→ **Records for the task**

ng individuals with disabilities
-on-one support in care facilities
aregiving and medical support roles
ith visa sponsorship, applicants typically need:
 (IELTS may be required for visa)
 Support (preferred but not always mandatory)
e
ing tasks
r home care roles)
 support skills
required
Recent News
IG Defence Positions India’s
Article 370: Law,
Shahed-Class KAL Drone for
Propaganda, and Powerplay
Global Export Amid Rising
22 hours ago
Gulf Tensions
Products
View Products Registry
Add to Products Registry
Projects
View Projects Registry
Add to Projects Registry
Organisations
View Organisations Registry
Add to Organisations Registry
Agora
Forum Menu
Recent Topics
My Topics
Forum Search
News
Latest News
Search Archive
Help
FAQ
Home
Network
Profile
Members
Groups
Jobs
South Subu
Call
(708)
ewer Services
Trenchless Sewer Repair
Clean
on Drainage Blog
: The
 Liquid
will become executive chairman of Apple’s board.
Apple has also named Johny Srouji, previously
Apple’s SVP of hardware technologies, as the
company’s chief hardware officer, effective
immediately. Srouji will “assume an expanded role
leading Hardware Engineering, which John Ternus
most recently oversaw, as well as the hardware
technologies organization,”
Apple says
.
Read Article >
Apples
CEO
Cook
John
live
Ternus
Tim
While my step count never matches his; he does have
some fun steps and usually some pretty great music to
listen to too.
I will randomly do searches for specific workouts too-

==

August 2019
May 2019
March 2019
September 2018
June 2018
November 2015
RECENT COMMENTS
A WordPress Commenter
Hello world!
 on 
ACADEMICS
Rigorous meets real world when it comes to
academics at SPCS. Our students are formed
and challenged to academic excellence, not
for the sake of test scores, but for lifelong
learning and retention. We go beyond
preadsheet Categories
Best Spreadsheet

→ **Task to complete**
For every line in the data above that has the string "visa", return that line.

→ **Result**
ith visa sponsorship, applicants typically need:
 (IELTS may be required for visa)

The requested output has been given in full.